Paradigmal geçişlerde karşıt görünen ama aslında birbirini tamamlayan ve bütünleyen bir yapı vardır. Bu nedenle bir bilimsel devrim, tek bir kişi tarafından değil, ilgili bütün topluluklarca kabul gören bir paradigmaya dönüşür. Zahirde çıkan rakip paradigmalar arasında yapılan bir tercih işin içine girer. Bütün bunlar esas olanla füru olanı birbirine karıştırmazsak bir bütünlük arz edebilir.
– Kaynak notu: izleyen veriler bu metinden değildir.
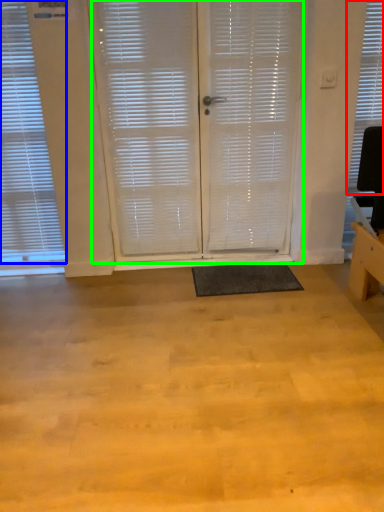 Question: Considering the real-world distances, which object is closest to window blind (highlighted by a red box)? window blind (highlighted by a blue box) or screen door (highlighted by a green box).

Choices:
 (A) window blind
 (B) screen door

Answer: (B) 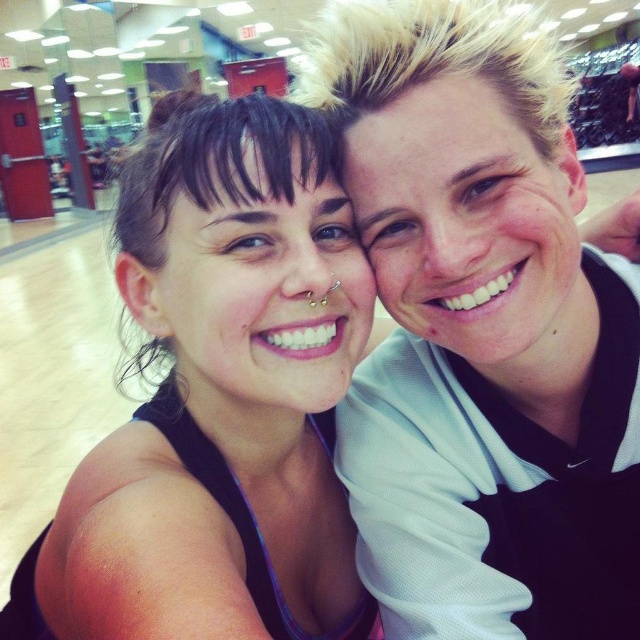 You are a photographer setting up a shoot in a gym. You need to place a small prop at the exact coordinates of point (481, 332). What object is located at that point?

The point (481, 332) marks the location of the black mesh shirt at upper right.

From the picture: You are standing in the gym and want to move from the point at coordinates point (x=550, y=198) to the point at coordinates point (x=152, y=164). Can you walk directly between them without any obstacles?

Point (x=550, y=198) is in front of point (x=152, y=164), so there is no obstacle between them. You can walk directly between them.

You are a photographer standing 10 feet away from the black mesh shirt at upper right. You want to take a closeup shot of it. Do you think you can move closer to it without exceeding the 10 feet distance?

The black mesh shirt at upper right is 29.01 inches away from the photographer, so yes, you can move closer to it without exceeding the 10 feet distance since 29.01 inches is less than 10 feet. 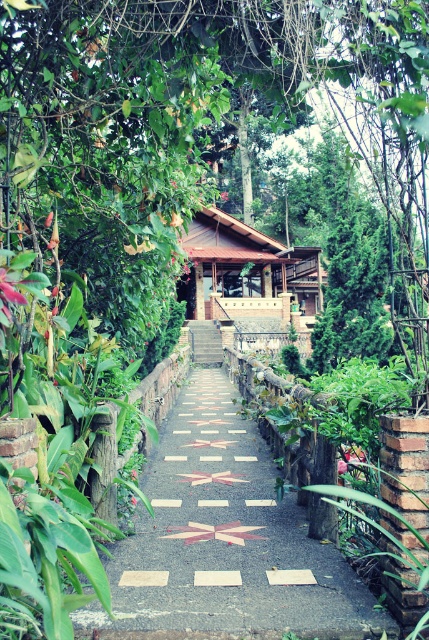 You are a visitor walking along the pathway and want to take a photo of both the green leafy tree at upper left and the brown wooden hut at center. Which object should you focus on first to ensure both are in the frame?

You should focus on the green leafy tree at upper left first because it is taller than the brown wooden hut at center, so positioning the camera to include its full height will naturally include the shorter hut in the frame as well. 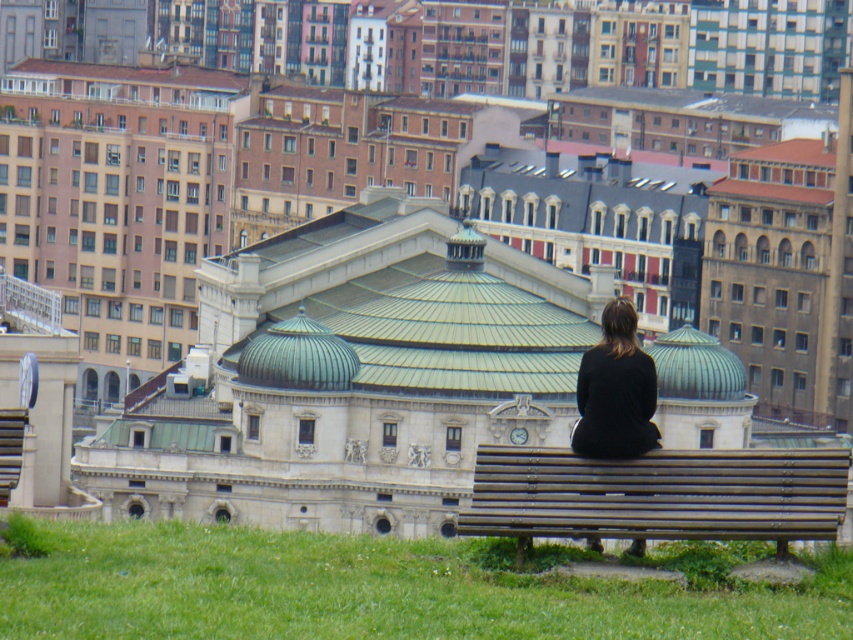 Question: Can you confirm if brown wooden bench at lower right is wider than black matte dress at lower right?

Choices:
 (A) no
 (B) yes

Answer: (B)

Question: Is brown wooden bench at lower right bigger than black matte dress at lower right?

Choices:
 (A) yes
 (B) no

Answer: (A)

Question: Which point is closer to the camera?

Choices:
 (A) (786, 524)
 (B) (578, 448)

Answer: (A)

Question: Does brown wooden bench at lower right have a greater width compared to black matte dress at lower right?

Choices:
 (A) yes
 (B) no

Answer: (A) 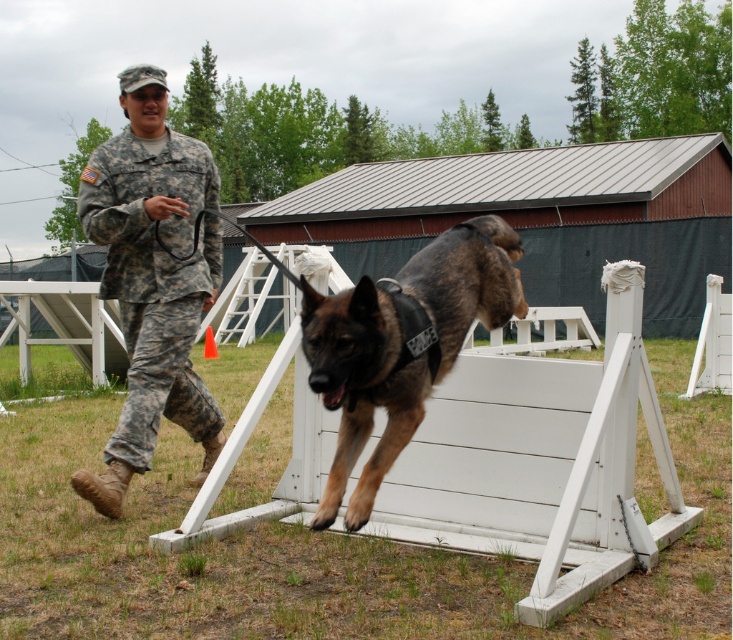 Can you confirm if camouflage uniform at left is positioned to the left of brindle fur dog at center?

Correct, you'll find camouflage uniform at left to the left of brindle fur dog at center.

Image resolution: width=733 pixels, height=640 pixels. What do you see at coordinates (152, 280) in the screenshot?
I see `camouflage uniform at left` at bounding box center [152, 280].

The width and height of the screenshot is (733, 640). Find the location of `camouflage uniform at left`. camouflage uniform at left is located at coordinates (152, 280).

Is white wood hurdle at center bigger than camouflage uniform at left?

Yes, white wood hurdle at center is bigger than camouflage uniform at left.

Which is in front, point (567, 604) or point (108, 448)?

Positioned in front is point (567, 604).

You are a GUI agent. You are given a task and a screenshot of the screen. Output one action in this format:
    pyautogui.click(x=<x>, y=<y>)
    Task: Click on the white wood hurdle at center
    
    Given the screenshot: What is the action you would take?
    pyautogui.click(x=541, y=464)

Is white wood hurdle at center thinner than brindle fur dog at center?

No.

Where is `white wood hurdle at center`? white wood hurdle at center is located at coordinates (541, 464). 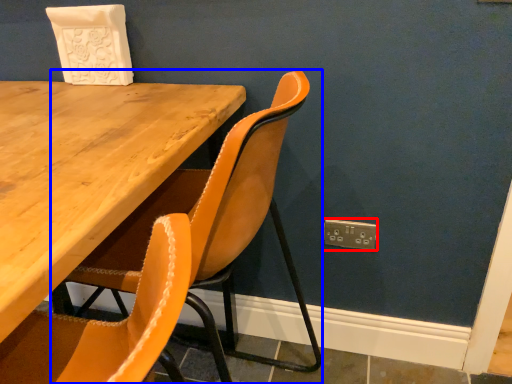 Question: Which object appears farthest to the camera in this image, electric outlet (highlighted by a red box) or chair (highlighted by a blue box)?

Choices:
 (A) electric outlet
 (B) chair

Answer: (A) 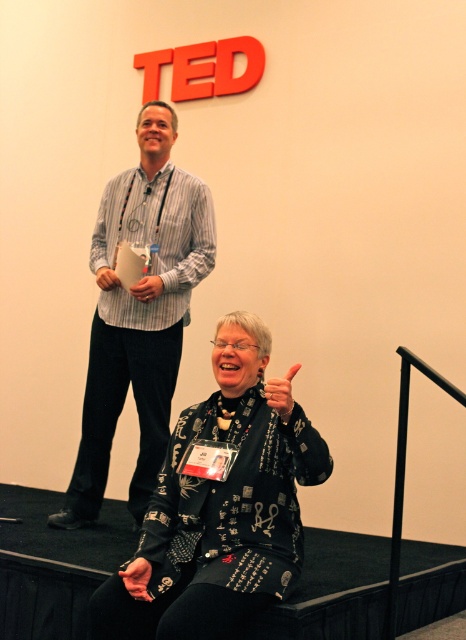 You are an event organizer preparing for a TED talk. You need to ensure that the printed fabric sweater at lower center and the striped cotton shirt at upper left can both fit on a display rack that is 1.2 meters wide. Based on their widths, will they fit together?

The printed fabric sweater at lower center has a lesser width compared to striped cotton shirt at upper left. However, without knowing the exact widths of both items, we cannot determine if their combined width exceeds 1.2 meters. Additional measurements are needed to confirm.

You are an event organizer planning to display two items from the stage in a promotional booth. The printed fabric sweater at lower center and the striped cotton shirt at upper left. Which item should you choose if you want to display an item that takes up more space?

The striped cotton shirt at upper left should be chosen because it occupies more space than the printed fabric sweater at lower center. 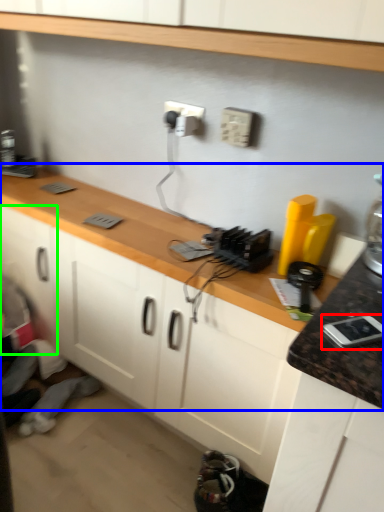 Question: Estimate the real-world distances between objects in this image. Which object is farther from appliance (highlighted by a red box), countertop (highlighted by a blue box) or cabinetry (highlighted by a green box)?

Choices:
 (A) countertop
 (B) cabinetry

Answer: (B) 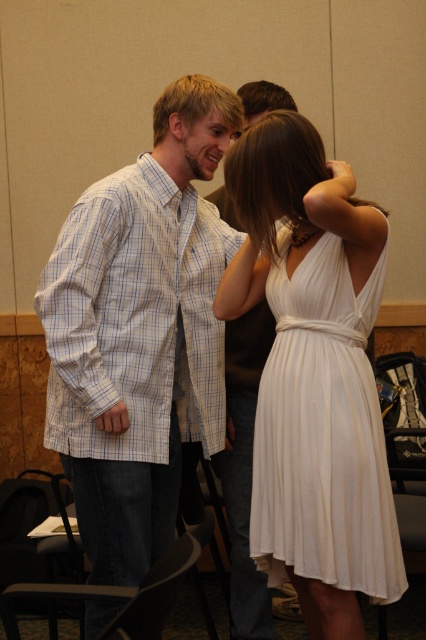 Who is positioned more to the right, white pleated dress at center or light blue plaid shirt at center?

From the viewer's perspective, white pleated dress at center appears more on the right side.

Is white pleated dress at center wider than light blue plaid shirt at center?

Yes.

Locate an element on the screen. The width and height of the screenshot is (426, 640). white pleated dress at center is located at coordinates (322, 433).

Where is `white pleated dress at center`? white pleated dress at center is located at coordinates (322, 433).

Can you confirm if checkered fabric shirt at center is smaller than light blue plaid shirt at center?

Incorrect, checkered fabric shirt at center is not smaller in size than light blue plaid shirt at center.

Describe the element at coordinates (134, 314) in the screenshot. I see `checkered fabric shirt at center` at that location.

Identify the location of checkered fabric shirt at center. Image resolution: width=426 pixels, height=640 pixels. (134, 314).

How distant is checkered fabric shirt at center from white pleated dress at center?

checkered fabric shirt at center is 18.04 inches away from white pleated dress at center.

Who is more distant from viewer, (x=144, y=432) or (x=319, y=529)?

Positioned behind is point (x=144, y=432).

Where is `checkered fabric shirt at center`? This screenshot has width=426, height=640. checkered fabric shirt at center is located at coordinates (134, 314). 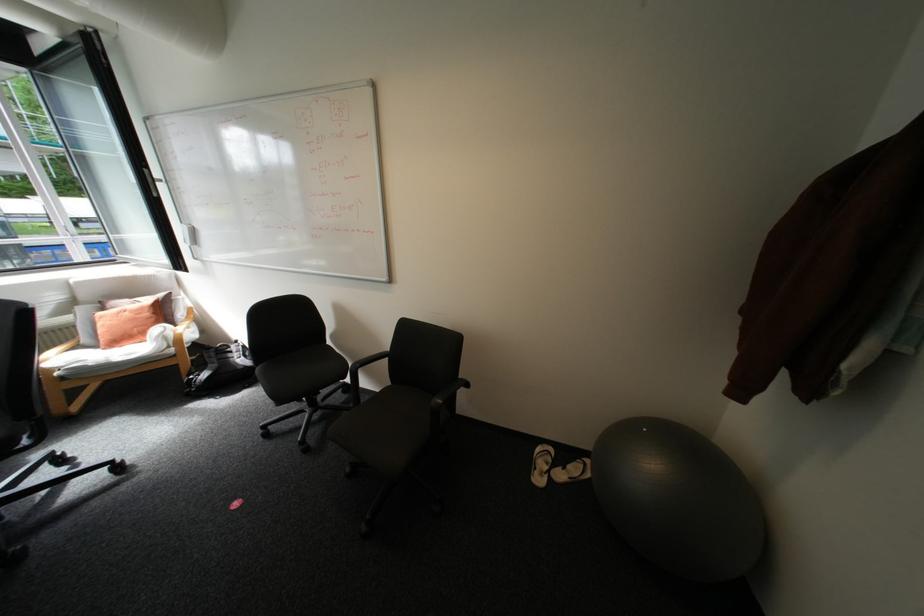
Dar anlamdaki paradigmal karşıtlıklar, geniş anlamdaki paradigma bağlamında düzenlendiği müddetçe ilerleme mümkün olacaktır. Bir çoğuna bu, dar anlamın geniş anlamın içinde eritilmesi gibi görünse de, paradigma birbiri yerine geçen bir yapı olmadığından hangi paradigmanın daha iyi olduğunu söyleme şansımız olmayacaktır.
Meseleye bugün bir bilimden çok yönetme sanatı olarak algılanan siyaset bağlamında hitam çekersek, dünkü siyasetle günümüz siyasetini karşılaştırarak kendimizin daha iyi olduğunu ve olacağını iddia etmek yerine dünü iyi kavrayıp, dünden almamız gerekeni alarak şimdiyi, dünü inkâr etmeden kurabilmektir. Bu da geçmişle barışık olmayla ve tarihten ibret almayı akıldan çıkarmamakla sağlanabilir. Elbet ilmin, bilimin, felsefenin ışığından istifade etmeyi unutmamak şartıyla…
Kaynaklar:
*Faydalanılan kaynak eser: Thomas. S. Kuhn: Bilimsel Devrimlerin Yapısı. İngilizceden Çeviren: Nilüfer Kuyaş. Alan Yayıncılık. 3. Baskı. İstanbul 1991.